Figure 5.

Prognostic significance of ABCC gene expression in neuroblastoma. A) Combined expression of the ABCC1, ABCC3 and ABCC4 genes and cumulative event-free survival (EFS) in 209 patients with neuroblastoma. Patients were categorized into eight clusters on the basis of their combined ABCC1, ABCC3, and ABCC4 expression pattern. Kaplan–Meier survival analysis of these clusters revealed three statistically distinct groupings (Groups A, B, and C), which were associated with the risk of relapse associated with individual ABCC gene expression. Group A included only those patients whose tumors displayed low levels of ABCC1 and ABCC4 and high levels of ABCC3, reflecting “favorable” ABCC gene expression. Group B consisted of patients whose tumors displayed only one unfavorable risk factor with respect to the three ABCC genes analyzed (ie, ABCC1 high, ABCC4 high, or ABCC3 low), and Group C comprised patients whose tumors exhibited two or more unfavorable ABCC risk factors. Similar associations between combined ABCC gene expression and increasingly poor outcome were also observed in subgroups of patients (B) with stage 3 or 4 disease or (C) whose tumors lacked MYCN amplification.
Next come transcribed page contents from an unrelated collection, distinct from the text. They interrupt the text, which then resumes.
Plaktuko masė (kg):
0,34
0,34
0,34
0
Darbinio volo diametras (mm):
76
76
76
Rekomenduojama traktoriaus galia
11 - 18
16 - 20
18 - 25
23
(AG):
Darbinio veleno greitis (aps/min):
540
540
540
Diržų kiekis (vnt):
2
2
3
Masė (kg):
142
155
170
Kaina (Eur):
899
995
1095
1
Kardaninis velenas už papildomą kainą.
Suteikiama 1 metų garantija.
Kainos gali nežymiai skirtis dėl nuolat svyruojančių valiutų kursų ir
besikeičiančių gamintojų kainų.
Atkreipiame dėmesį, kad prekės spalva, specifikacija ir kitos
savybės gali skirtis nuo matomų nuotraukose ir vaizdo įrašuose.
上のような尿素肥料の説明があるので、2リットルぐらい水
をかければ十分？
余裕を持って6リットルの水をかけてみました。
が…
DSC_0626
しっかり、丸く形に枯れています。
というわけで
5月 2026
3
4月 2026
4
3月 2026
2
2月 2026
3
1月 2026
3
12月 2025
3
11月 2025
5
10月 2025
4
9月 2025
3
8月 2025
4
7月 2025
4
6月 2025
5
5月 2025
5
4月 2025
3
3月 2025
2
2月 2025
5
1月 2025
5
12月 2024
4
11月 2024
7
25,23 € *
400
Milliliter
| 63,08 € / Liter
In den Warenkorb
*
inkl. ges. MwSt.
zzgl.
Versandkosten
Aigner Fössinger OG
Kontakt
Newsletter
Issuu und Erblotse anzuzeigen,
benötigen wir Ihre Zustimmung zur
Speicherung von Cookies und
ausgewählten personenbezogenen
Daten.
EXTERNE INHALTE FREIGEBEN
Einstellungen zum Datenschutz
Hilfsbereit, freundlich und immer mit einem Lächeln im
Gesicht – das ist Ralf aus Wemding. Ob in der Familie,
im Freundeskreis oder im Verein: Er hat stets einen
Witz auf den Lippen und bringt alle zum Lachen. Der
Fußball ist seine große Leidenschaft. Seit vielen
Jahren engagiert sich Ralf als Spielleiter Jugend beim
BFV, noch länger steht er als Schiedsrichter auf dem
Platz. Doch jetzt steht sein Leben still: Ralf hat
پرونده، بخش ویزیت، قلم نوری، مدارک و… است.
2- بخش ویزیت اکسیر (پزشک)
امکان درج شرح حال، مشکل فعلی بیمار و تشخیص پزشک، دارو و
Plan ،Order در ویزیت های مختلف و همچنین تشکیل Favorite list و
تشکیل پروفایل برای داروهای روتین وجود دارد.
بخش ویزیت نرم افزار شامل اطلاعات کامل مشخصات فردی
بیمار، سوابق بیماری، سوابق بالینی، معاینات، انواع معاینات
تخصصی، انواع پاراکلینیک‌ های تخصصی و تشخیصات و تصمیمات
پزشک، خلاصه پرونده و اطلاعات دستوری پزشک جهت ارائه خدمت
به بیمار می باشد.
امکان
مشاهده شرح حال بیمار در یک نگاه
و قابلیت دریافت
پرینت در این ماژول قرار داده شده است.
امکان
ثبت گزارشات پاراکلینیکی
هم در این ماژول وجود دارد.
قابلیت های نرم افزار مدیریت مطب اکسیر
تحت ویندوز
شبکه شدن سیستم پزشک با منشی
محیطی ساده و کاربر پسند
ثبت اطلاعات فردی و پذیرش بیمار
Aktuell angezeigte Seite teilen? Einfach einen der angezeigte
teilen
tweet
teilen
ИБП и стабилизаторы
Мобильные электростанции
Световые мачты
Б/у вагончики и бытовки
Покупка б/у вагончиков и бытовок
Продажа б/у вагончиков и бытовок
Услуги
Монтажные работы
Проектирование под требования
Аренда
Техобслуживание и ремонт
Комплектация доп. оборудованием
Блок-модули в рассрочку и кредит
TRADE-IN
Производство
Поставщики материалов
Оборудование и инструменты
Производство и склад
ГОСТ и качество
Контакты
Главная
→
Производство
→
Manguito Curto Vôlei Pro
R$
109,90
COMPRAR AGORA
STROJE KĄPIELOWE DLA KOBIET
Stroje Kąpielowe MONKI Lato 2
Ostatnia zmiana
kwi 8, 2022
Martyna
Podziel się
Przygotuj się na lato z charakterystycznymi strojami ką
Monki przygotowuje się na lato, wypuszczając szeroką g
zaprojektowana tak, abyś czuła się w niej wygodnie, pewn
D) Combined expression of the ABCC1, ABCC3, and ABCC4 genes and cumulative EFS in 251 neuroblastoma patient samples analyzed by Oberthuer et al. (27). Patients in the Oberthuer et al. (27) cohort were categorized into eight groups as described for panel (A) above. These groupings were also strongly predictive of EFS in subgroups of patients (E) with unfavorable (stages 3 and 4) disease or (F) with non–MYCN-amplified disease. At 0, 3, and 6 years from diagnosis [Panels (A), (B), and (C)], or 0, 5, and 10 years from diagnosis [Panels (D), (E), and (F)], the number of patients at risk of relapse are shown. ABCC = ATP-binding cassette, subfamily C; MYCN = v-myc myelocytomatosis viral related oncogene, neuroblastoma derived.